- What to work on -
Return every line from the one with "постоянная работа над созданием контента" through the one with "продвигать друг друга для достижения", inclusive, exactly as it appears below.

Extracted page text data
◆ ◆ ◆ ◆

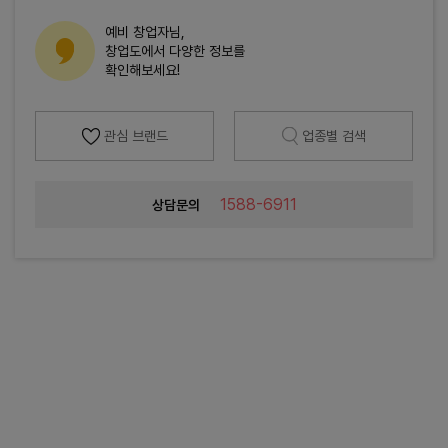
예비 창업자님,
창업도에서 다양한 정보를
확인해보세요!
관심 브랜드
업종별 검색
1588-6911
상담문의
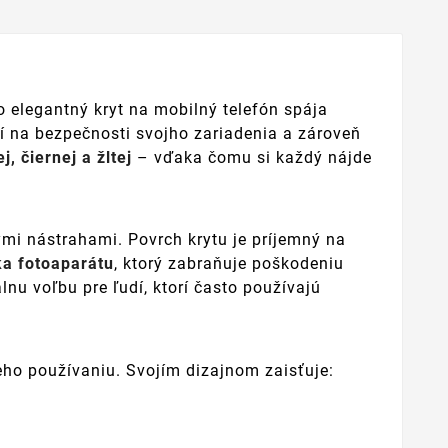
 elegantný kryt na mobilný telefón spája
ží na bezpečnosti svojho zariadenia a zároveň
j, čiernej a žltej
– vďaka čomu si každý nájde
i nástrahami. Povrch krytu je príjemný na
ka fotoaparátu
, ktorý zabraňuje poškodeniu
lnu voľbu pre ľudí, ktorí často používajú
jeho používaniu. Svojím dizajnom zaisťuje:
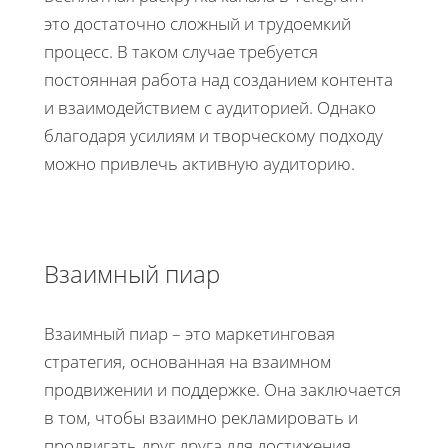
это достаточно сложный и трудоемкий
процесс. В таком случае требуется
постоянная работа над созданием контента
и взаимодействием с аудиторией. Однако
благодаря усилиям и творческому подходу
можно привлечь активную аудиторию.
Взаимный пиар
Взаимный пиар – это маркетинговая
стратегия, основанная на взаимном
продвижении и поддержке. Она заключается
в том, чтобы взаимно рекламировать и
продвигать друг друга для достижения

◆ ◆ ◆ ◆

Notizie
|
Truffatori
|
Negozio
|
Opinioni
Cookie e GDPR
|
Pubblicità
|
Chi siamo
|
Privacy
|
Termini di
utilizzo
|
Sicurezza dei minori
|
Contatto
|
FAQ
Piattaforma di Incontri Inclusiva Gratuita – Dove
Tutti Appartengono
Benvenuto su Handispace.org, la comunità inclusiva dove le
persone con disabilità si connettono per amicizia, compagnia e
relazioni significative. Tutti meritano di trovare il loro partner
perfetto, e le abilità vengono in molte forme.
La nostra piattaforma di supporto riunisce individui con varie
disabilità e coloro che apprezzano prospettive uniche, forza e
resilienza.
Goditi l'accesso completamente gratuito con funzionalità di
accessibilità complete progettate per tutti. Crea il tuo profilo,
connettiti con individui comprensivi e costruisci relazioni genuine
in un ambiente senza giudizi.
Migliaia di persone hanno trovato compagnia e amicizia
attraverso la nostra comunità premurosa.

◆ ◆ ◆ ◆

- Result of this exercise -
постоянная работа над созданием контента
и взаимодействием с аудиторией. Однако
благодаря усилиям и творческому подходу
можно привлечь активную аудиторию.
Взаимный пиар
Взаимный пиар – это маркетинговая
стратегия, основанная на взаимном
продвижении и поддержке. Она заключается
в том, чтобы взаимно рекламировать и
продвигать друг друга для достижения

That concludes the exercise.